The problem facing the strict materialist, that of entirely removing a Prime Mover from their metaphysics, is comparable to the problem of explaining Mind entirely in terms of the brain. Pirsig compares the presence of Mind on the brain to that of software on hardware: the hardware does not give rise to the software, but rather makes the software possible; the software exists in the hardware and yet, paradoxically, is not comprised of the the hardware. Attempting to describe Mind in terms of brain is like attempting to describe MacOS 9 in terms of the Motorola PowerPC chip set. No such explanation can ever be satisfactory. Even if you are able to isolate parts of the software as resident in different portions of physical memory, or to identify, by watching the hardware, when certain software operations are occurring, you will never understand the software, except perhaps to the point of knowing how to damage it by damaging the hardware. In a similar way, a strict materialist prevents himself from considering any motive force except chance, and is thus consigned to an inherently incomplete explanation.
I remember reading Richard Dawkins’ book The Blind Watchmaker with great interest. The book is an answer to the argument that says, “if you found a watch lying on the ground, you would understand at once that it was designed.” Dawkins says that he, too, is cognizant of the wonder, beauty, and diversity of the world around him, but that this is not inconsistent with Darwinism. As an example of how random mutation and natural selection can give rise to the rich panoply of life around us, Dawkins shows the results of a computer program he wrote which simulated organisms with simulated genes. The genes mutated, and the organisms mated. The organisms started out with random genomes, and Dawkins selected the half of the organisms that least looked like insects, eliminated them, and reiterated. After a number of “generations”, all of the virtual organisms looked a great deal like insects. The demonstration is a powerful illustration of the point that randomness does not mean disruptive chaos, and that simple selection of random traits can produce highly organized results. The principal problem with the demonstration, from a materialist standpoint, is that the selection is not “natural”: Dawkins already knows what an insect looks like, and guides (one could say sculpts) the population of organisms into what he has in mind. This is a qualitative distinction. In short, the demonstration actually proves that mutation and selection can make a great artistic tool.
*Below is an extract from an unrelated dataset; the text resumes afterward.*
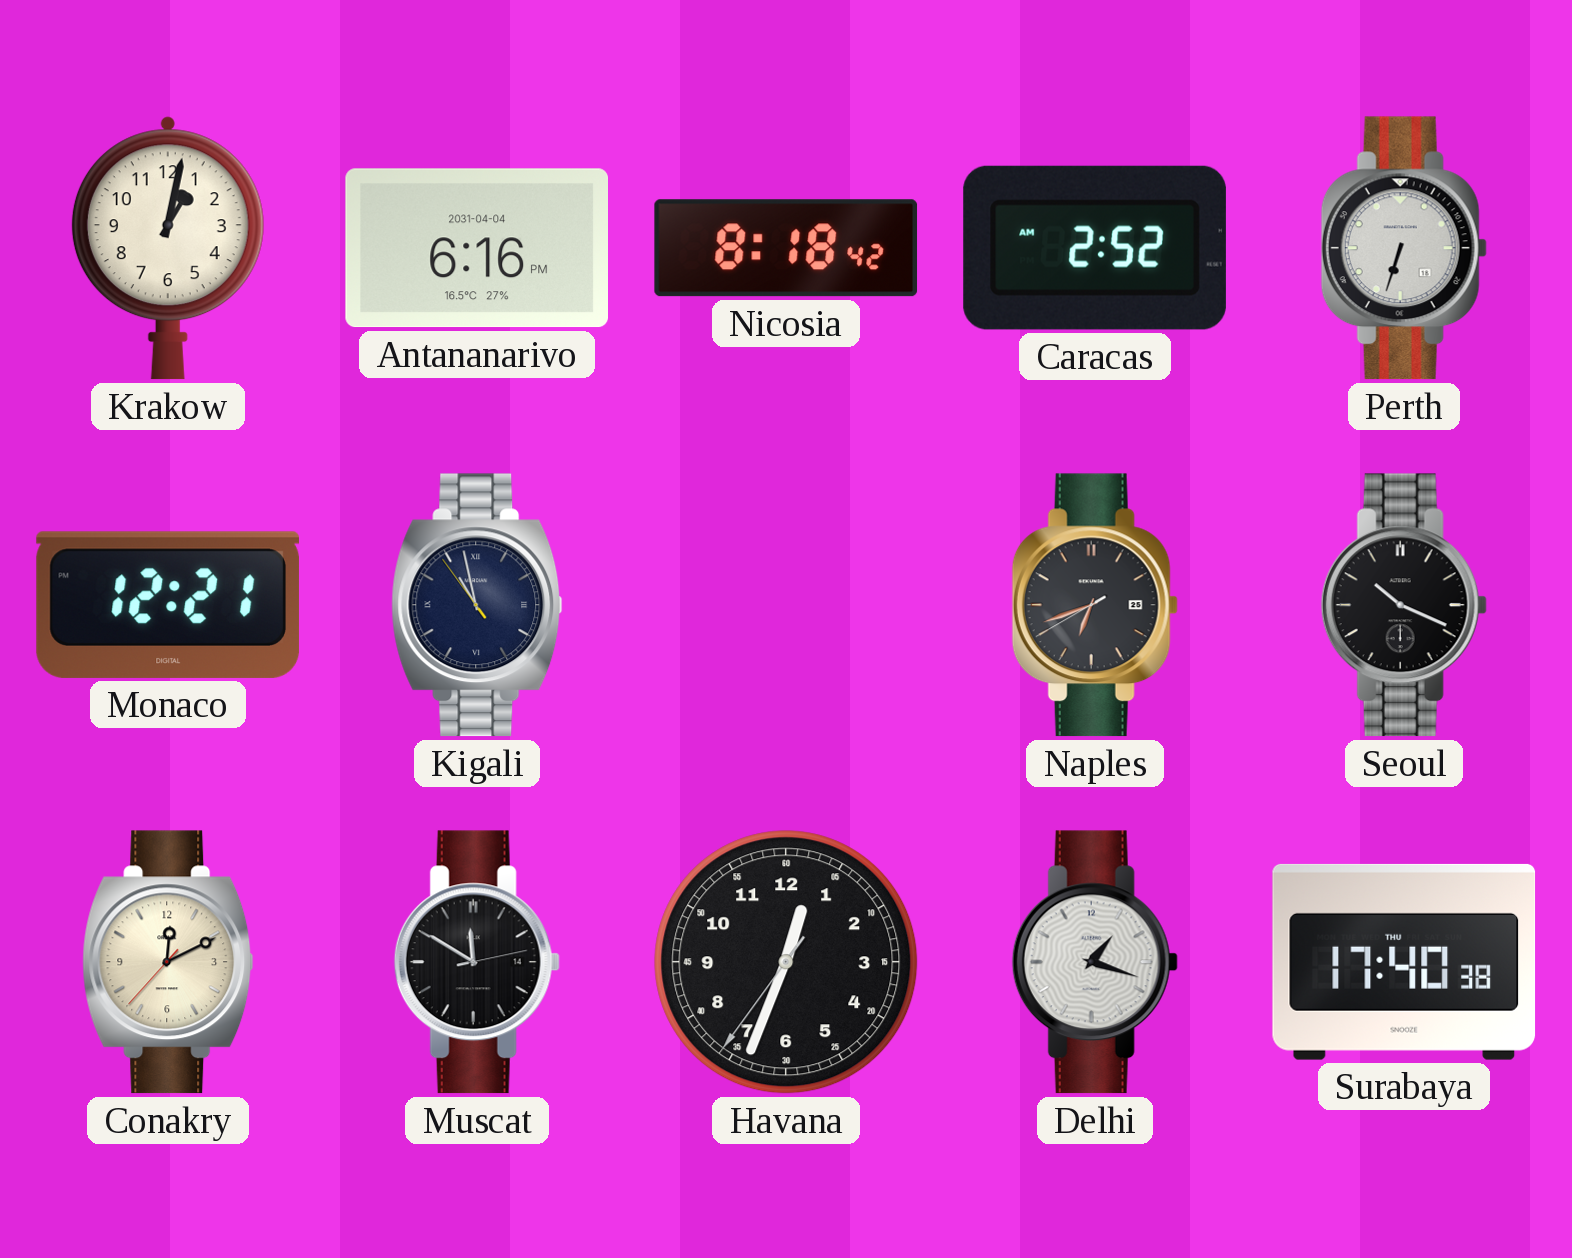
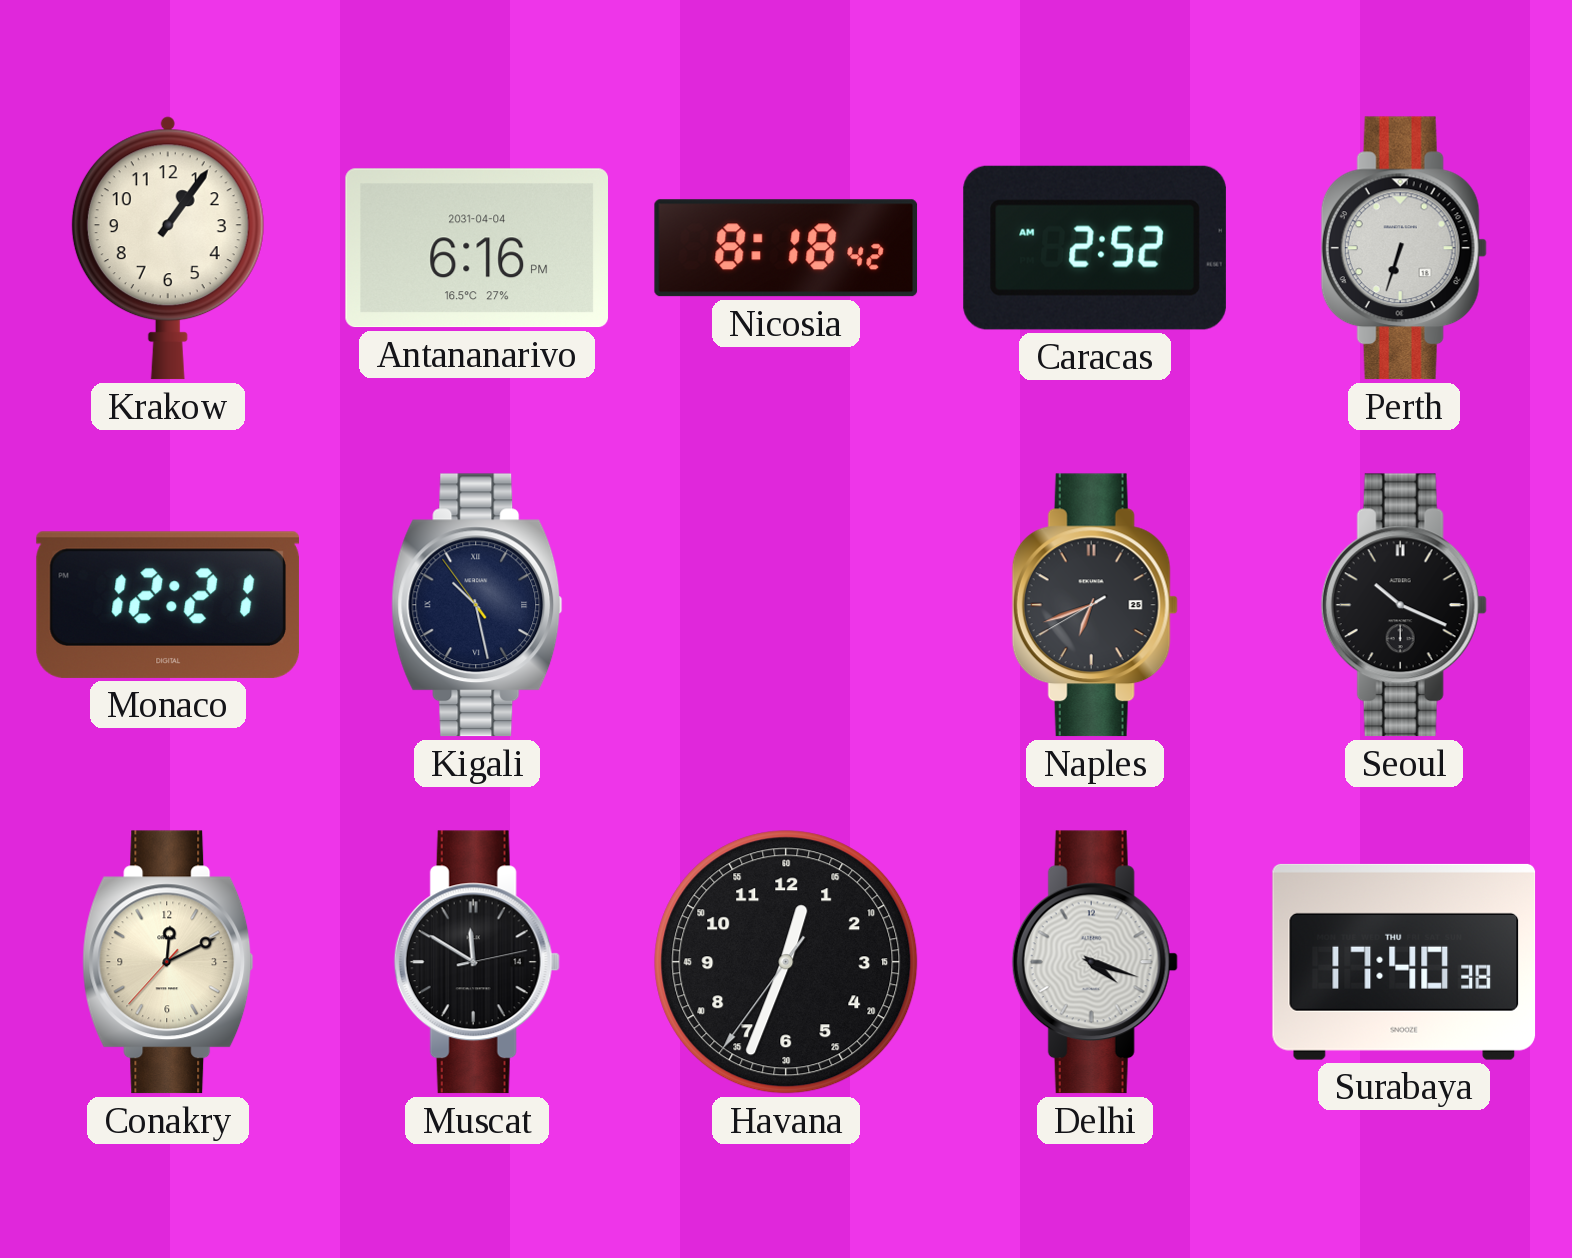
Krakow: 1:02 -> 1:06
Kigali: 10:57 -> 10:27
Delhi: 1:18 -> 4:18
We are routinely told an incomplete story these days about the evolutionary process. The explanatory gap that exists in the story is overlooked. Comically, Evolution as an active designer is invoked in “just-so” stories about the origin of various species’ traits. Genetic determinism and a dominant materialist metaphysics create this tension.
One solution to genetic determinism is to simply be more open-minded toward non-genetic hypotheses about changes in a population’s phenotype. We have been looking through gene-colored glasses for so long that we have ascribed them a larger role in phenotype than they actually have.
The solution to the “just-so” stories is to reopen metaphysics as a domain of inquiry complementary, not antagonistic, to science, and recognize two things: that science is not required to answer metaphysical questions, and that the recognition of a metaphysical question to answer does not presuppose the answer itself.